• DATASET
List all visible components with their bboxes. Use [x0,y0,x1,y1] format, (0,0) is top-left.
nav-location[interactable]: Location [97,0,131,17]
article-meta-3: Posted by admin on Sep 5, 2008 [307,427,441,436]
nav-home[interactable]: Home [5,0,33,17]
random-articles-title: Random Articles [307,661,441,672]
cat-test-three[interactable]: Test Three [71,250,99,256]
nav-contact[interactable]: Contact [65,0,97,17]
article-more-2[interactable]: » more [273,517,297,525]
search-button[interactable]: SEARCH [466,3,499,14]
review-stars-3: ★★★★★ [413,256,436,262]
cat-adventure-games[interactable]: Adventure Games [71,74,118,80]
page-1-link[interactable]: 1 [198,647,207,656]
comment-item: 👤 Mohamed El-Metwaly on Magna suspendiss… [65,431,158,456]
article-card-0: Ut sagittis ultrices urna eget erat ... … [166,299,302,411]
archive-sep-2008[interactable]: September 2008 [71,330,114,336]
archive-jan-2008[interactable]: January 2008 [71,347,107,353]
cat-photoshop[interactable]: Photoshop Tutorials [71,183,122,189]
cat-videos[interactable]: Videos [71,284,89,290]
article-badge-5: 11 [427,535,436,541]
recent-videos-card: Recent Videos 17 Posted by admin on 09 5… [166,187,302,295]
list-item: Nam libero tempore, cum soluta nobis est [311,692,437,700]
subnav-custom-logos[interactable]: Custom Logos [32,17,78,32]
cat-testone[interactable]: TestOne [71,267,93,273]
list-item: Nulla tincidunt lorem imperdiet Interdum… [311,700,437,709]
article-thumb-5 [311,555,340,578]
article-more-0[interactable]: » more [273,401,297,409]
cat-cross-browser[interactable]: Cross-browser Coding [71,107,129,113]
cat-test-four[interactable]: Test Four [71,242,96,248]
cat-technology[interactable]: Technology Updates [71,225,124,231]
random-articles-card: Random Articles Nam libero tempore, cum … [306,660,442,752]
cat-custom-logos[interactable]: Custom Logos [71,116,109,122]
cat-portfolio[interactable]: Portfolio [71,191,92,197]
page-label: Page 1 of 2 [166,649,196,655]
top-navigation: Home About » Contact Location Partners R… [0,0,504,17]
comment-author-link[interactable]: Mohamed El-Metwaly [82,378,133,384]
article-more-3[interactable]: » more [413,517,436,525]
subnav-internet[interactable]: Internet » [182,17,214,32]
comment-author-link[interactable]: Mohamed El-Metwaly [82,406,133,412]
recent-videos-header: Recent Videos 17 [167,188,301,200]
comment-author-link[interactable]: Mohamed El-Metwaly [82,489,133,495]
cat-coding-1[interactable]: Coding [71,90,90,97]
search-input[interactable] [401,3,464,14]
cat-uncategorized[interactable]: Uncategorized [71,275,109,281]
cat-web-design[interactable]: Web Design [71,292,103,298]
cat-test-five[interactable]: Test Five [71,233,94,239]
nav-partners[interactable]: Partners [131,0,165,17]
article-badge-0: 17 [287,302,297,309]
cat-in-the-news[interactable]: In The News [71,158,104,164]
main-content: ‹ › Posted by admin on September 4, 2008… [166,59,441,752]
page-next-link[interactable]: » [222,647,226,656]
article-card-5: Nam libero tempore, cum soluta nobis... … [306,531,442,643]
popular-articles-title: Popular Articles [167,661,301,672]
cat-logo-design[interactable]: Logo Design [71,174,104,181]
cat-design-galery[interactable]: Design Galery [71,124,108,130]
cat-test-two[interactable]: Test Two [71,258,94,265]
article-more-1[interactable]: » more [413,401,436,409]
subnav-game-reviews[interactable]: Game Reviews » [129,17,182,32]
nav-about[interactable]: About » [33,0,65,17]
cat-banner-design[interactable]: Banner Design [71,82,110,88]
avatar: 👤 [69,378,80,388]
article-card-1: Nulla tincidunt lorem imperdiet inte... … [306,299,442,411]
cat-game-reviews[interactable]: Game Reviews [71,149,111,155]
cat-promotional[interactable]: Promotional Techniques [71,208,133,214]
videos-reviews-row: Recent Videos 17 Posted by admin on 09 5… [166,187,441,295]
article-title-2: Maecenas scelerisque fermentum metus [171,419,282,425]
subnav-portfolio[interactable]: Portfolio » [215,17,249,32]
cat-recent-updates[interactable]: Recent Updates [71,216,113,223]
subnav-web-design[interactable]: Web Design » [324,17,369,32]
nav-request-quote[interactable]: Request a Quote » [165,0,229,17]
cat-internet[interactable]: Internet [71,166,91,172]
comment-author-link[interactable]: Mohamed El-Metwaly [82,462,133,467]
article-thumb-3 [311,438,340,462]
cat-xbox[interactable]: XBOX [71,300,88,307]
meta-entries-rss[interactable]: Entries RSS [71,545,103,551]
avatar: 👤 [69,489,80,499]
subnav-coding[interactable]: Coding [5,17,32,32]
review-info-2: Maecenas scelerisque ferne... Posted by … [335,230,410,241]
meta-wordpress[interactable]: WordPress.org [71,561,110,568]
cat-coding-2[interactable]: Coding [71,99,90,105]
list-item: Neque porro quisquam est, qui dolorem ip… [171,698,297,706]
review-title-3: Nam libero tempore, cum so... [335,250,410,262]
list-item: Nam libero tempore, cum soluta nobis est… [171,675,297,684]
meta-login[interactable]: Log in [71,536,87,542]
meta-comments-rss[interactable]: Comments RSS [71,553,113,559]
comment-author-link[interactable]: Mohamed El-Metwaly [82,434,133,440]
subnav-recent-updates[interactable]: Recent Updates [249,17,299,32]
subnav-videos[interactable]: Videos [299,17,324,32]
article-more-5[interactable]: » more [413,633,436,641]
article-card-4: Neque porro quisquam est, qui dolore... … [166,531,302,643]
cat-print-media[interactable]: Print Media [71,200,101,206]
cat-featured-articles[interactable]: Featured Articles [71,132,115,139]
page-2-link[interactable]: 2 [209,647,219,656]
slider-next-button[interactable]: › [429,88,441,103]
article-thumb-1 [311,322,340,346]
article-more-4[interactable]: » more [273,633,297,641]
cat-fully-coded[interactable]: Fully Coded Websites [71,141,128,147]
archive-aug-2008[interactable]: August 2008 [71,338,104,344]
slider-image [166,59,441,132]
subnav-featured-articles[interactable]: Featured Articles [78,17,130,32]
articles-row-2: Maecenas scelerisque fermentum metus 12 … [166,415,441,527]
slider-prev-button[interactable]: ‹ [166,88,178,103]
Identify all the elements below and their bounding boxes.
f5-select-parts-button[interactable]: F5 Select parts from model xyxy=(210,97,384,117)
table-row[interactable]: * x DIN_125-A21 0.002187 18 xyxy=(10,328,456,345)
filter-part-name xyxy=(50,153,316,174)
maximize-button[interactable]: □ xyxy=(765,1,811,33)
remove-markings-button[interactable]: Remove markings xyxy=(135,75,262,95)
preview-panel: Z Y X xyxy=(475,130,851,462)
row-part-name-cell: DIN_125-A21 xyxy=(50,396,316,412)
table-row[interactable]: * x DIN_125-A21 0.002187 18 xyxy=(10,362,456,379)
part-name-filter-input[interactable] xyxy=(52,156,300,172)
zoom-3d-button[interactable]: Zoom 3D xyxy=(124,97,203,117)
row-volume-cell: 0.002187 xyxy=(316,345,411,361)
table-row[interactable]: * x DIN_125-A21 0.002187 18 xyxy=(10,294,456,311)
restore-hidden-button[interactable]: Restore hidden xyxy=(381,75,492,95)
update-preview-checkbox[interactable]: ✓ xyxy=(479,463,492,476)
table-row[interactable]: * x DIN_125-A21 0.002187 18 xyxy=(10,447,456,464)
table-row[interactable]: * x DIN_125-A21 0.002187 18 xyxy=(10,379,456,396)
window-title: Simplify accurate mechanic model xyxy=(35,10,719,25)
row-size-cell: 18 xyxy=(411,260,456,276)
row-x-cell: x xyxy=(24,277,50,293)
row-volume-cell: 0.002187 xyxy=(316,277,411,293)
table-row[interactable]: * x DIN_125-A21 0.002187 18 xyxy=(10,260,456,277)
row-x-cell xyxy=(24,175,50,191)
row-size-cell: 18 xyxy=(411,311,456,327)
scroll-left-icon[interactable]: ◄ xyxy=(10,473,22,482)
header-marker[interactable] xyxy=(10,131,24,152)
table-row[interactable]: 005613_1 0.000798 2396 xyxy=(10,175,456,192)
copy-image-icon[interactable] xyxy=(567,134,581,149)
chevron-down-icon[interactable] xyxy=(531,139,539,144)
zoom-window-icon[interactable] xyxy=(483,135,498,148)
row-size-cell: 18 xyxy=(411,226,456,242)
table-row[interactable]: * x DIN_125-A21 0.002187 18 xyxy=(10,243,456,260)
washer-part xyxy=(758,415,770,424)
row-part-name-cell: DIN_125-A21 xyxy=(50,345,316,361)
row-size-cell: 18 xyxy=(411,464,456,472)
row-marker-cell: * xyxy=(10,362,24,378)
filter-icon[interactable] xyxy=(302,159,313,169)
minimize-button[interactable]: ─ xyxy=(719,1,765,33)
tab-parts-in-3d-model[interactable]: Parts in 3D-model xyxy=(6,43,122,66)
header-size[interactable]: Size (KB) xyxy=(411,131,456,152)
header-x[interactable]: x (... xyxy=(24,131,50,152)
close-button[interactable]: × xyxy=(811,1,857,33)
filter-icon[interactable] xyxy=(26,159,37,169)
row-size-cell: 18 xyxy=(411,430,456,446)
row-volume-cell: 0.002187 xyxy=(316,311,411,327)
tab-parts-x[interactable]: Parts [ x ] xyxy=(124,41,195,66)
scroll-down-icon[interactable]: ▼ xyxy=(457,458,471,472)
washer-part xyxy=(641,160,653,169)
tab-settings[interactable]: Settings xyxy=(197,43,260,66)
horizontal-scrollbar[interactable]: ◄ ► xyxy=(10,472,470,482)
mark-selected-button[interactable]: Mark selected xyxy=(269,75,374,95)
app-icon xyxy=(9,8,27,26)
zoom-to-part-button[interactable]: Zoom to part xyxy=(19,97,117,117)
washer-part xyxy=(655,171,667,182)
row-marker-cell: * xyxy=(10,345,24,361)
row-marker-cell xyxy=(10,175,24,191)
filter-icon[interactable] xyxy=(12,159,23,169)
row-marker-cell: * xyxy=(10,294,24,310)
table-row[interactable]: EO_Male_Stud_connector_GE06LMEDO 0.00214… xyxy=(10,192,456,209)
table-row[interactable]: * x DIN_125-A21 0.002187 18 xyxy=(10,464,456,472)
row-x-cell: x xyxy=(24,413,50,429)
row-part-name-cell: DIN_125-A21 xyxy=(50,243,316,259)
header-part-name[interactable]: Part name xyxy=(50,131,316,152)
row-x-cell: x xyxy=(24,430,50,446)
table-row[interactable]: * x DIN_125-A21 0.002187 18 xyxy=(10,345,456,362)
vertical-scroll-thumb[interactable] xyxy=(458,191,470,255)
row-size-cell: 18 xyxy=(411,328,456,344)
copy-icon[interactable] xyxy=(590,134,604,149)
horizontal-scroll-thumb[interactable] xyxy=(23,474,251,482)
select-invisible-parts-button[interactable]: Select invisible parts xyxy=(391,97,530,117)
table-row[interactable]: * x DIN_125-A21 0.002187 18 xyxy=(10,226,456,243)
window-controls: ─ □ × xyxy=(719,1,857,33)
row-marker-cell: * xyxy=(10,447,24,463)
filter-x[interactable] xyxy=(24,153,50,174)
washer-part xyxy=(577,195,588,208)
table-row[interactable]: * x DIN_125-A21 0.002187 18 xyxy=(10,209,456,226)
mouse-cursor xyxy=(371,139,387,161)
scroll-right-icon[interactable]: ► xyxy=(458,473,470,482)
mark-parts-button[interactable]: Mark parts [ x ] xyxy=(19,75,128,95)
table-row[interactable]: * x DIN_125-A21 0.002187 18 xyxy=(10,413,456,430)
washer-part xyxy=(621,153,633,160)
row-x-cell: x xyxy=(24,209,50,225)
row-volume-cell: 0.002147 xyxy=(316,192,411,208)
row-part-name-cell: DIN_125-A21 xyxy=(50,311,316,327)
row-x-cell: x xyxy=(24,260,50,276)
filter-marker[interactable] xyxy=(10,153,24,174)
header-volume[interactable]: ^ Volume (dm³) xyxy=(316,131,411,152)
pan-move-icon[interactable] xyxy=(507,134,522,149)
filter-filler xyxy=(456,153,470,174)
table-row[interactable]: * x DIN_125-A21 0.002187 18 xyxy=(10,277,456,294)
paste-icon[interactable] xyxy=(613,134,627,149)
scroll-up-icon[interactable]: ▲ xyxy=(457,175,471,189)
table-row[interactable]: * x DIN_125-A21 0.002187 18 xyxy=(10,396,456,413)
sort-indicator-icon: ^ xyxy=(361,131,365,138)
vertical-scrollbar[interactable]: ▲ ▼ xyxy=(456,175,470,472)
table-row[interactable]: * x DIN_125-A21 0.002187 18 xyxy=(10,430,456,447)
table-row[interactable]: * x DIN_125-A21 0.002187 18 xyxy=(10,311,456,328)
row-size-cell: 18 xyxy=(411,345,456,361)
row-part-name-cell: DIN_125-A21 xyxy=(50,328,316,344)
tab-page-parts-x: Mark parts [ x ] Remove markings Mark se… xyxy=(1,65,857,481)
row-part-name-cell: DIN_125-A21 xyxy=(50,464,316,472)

• ABOUT THIS TASK
Provide only the count of lines in the records above that hold the word "Updates".

• RESULT FOR THIS TASK
3